Available since Rust 1.66 on stable.

#089 Apr 2026

performance hints std rust-1.95

89. cold_path — Tell the Compiler Which Branch Won't Happen

Your error-handling branch fires once in a million calls, but the compiler doesn’t know that. core::hint::cold_path lets you mark unlikely branches so the optimiser can focus on the hot path.

Why branch layout matters

Modern CPUs predict which way a branch will go and speculatively execute instructions ahead of time. When the prediction is right, execution flies. When it’s wrong, the pipeline stalls.

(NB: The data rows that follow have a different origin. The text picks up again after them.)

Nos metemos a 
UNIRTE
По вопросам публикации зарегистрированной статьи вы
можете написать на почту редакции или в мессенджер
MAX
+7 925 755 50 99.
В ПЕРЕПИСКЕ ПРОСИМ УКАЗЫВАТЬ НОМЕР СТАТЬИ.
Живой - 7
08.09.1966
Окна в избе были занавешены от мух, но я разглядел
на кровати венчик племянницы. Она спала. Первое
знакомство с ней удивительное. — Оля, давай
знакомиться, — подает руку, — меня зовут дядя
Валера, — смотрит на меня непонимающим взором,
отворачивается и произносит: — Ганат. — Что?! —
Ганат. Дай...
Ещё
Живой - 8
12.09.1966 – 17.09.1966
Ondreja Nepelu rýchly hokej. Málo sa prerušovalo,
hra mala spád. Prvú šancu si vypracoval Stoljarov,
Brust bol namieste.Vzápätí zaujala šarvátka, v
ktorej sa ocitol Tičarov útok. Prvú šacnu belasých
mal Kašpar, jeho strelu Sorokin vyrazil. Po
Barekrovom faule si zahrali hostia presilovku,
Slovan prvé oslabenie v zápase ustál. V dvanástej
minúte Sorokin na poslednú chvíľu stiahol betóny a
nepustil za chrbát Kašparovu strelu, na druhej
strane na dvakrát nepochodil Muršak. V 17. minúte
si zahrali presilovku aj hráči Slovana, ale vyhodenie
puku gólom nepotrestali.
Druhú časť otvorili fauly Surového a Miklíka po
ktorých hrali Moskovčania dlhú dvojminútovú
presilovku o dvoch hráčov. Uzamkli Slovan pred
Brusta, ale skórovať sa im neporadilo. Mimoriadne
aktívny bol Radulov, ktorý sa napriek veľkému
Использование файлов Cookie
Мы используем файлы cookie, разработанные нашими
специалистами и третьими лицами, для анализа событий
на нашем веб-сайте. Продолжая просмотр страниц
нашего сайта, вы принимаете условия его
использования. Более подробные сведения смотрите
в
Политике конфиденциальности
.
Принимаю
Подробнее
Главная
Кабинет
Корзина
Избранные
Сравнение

Compilers already try to guess which branches are hot, but they don’t always get it right — especially when both sides of an if look equally plausible from a static analysis perspective. That’s where cold_path comes in.

The basics

Call cold_path() at the start of a branch that is rarely taken:

 1
 2
 3
 4
 5
 6
 7
 8
 9
10
11
12
13
14
15
use std::hint::cold_path;

fn process(value: Option<u64>) -> u64 {
    if let Some(v) = value {
        v * 2
    } else {
        cold_path();
        log_miss();
        0
    }
}

fn log_miss() {
    // imagine logging or metrics here
}

The compiler now knows the else arm is unlikely. It can lay out the machine code so the hot path (the Some arm) has no jumps, keeping it in the instruction cache and the branch predictor happy.

In match expressions

cold_path works well in match arms too — mark the rare variants:

 1
 2
 3
 4
 5
 6
 7
 8
 9
10
11
use std::hint::cold_path;

fn handle_status(code: u16) -> &'static str {
    match code {
        200 => "ok",
        301 => "moved",
        404 => { cold_path(); "not found" }
        500 => { cold_path(); "server error" }
        _   => { cold_path(); "unknown" }
    }
}

Only the branches you expect to be common stay on the fast track.

Building `likely` and `unlikely` helpers

If you’ve used C/C++, you might miss __builtin_expect. With cold_path you can build the same thing:

 1
 2
 3
 4
 5
 6
 7
 8
 9
10
11
12
13
14
15
16
17
18
19
20
use std::hint::cold_path;

#[inline(always)]
const fn likely(b: bool) -> bool {
    if !b { cold_path(); }
    b
}

#[inline(always)]
const fn unlikely(b: bool) -> bool {
    if b { cold_path(); }
    b
}

fn check_bounds(index: usize, len: usize) -> bool {
    if unlikely(index >= len) {
        panic!("out of bounds: {} >= {}", index, len);
    }
    true
}

Now you can annotate conditions directly instead of marking individual branches.

A word of caution

Misusing cold_path on a branch that actually runs often can hurt performance — the compiler will deprioritise it, and you’ll get more pipeline stalls, not fewer. Always benchmark before sprinkling hints around. Profile first, hint second.

The bottom line

cold_path is a zero-cost, zero-argument function that tells the optimiser what you already know: this branch is the exception, not the rule. It’s a small tool, but in hot loops and latency-sensitive code, it can make a measurable difference.

Stabilised in Rust 1.95 (April 2026).